**ASSIGNMENT**: With the pictures excluded, reproduce all of the data exactly.

**INPUT MATERIAL**:
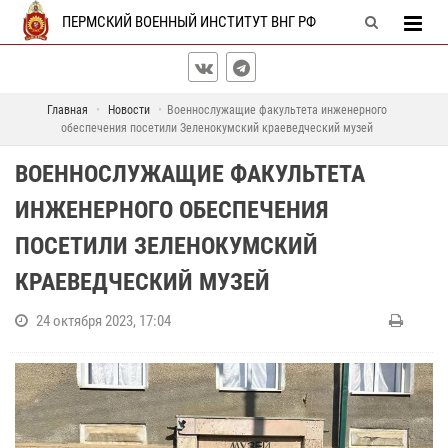
ПЕРМСКИЙ ВОЕННЫЙ ИНСТИТУТ ВНГ РФ
Главная
Новости
Военнослужащие факультета инженерного
обеспечения посетили Зеленокумский краеведческий музей
ВОЕННОСЛУЖАЩИЕ ФАКУЛЬТЕТА
ИНЖЕНЕРНОГО ОБЕСПЕЧЕНИЯ
ПОСЕТИЛИ ЗЕЛЕНОКУМСКИЙ
КРАЕВЕДЧЕСКИЙ МУЗЕЙ
24 октября 2023, 17:04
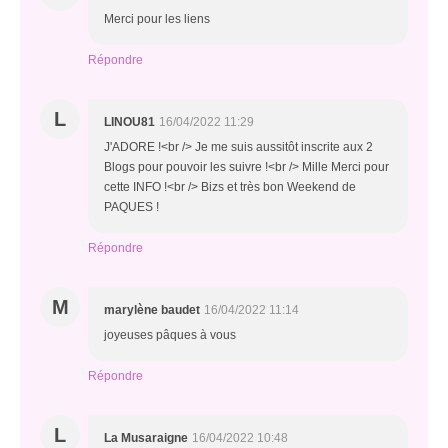
Merci pour les liens
Répondre
L
LINOU81
16/04/2022 11:29
J'ADORE !<br /> Je me suis aussitôt inscrite aux 2
Blogs pour pouvoir les suivre !<br /> Mille Merci pour
cette INFO !<br /> Bizs et très bon Weekend de
PAQUES !
Répondre
M
marylène baudet
16/04/2022 11:14
joyeuses pâques à vous
Répondre
L
La Musaraigne
16/04/2022 10:48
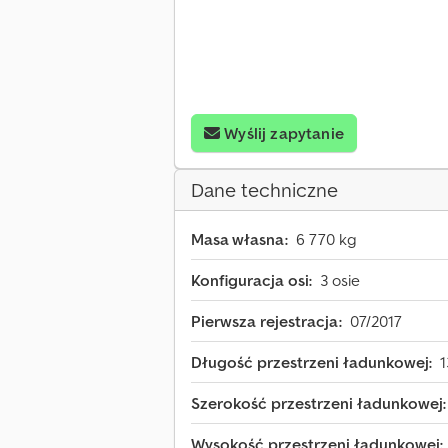
Wyślij zapytanie
Dane techniczne
Masa własna:
6 770 kg
Konfiguracja osi:
3 osie
Pierwsza rejestracja:
07/2017
Długość przestrzeni ładunkowej:
Szerokość przestrzeni ładunkowej:
Wysokość przestrzeni ładunkowej:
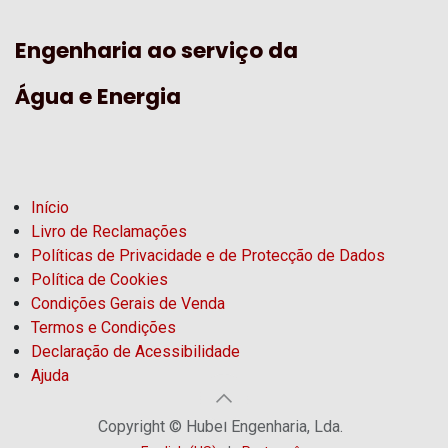
Engenharia ao serviço da
Água e Energia
Início
Livro de Reclamações
Políticas de Privacidade e de Protecção de Dados
Política de Cookies
Condições Gerais de Venda
Termos e Condições
Declaração de Acessibilidade
Ajuda
Copyright © Hubel Engenharia, Lda.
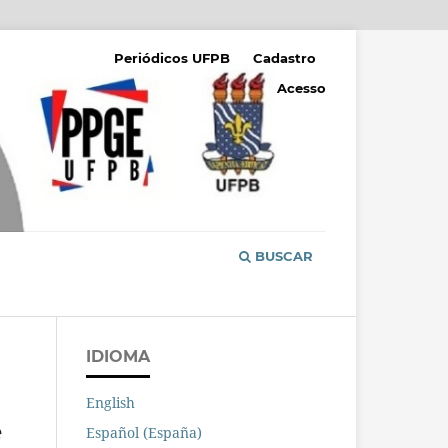
Periódicos UFPB
Cadastro
Acesso
BUSCAR
IDIOMA
English
e
Español (España)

**RESPONSE TO THIS TASK**:
ПЕРМСКИЙ ВОЕННЫЙ ИНСТИТУТ ВНГ РФ
Главная
Новости
Военнослужащие факультета инженерного
обеспечения посетили Зеленокумский краеведческий музей
ВОЕННОСЛУЖАЩИЕ ФАКУЛЬТЕТА
ИНЖЕНЕРНОГО ОБЕСПЕЧЕНИЯ
ПОСЕТИЛИ ЗЕЛЕНОКУМСКИЙ
КРАЕВЕДЧЕСКИЙ МУЗЕЙ
24 октября 2023, 17:04
Merci pour les liens
Répondre
L
LINOU81
16/04/2022 11:29
J'ADORE !<br /> Je me suis aussitôt inscrite aux 2
Blogs pour pouvoir les suivre !<br /> Mille Merci pour
cette INFO !<br /> Bizs et très bon Weekend de
PAQUES !
Répondre
M
marylène baudet
16/04/2022 11:14
joyeuses pâques à vous
Répondre
L
La Musaraigne
16/04/2022 10:48
Wyślij zapytanie
Dane techniczne
Masa własna:
6 770 kg
Konfiguracja osi:
3 osie
Pierwsza rejestracja:
07/2017
Długość przestrzeni ładunkowej:
Szerokość przestrzeni ładunkowej:
Wysokość przestrzeni ładunkowej:
Engenharia ao serviço da
Água e Energia
Início
Livro de Reclamações
Políticas de Privacidade e de Protecção de Dados
Política de Cookies
Condições Gerais de Venda
Termos e Condições
Declaração de Acessibilidade
Ajuda
Copyright © Hubel Engenharia, Lda.
Periódicos UFPB
Cadastro
Acesso
BUSCAR
IDIOMA
English
e
Español (España)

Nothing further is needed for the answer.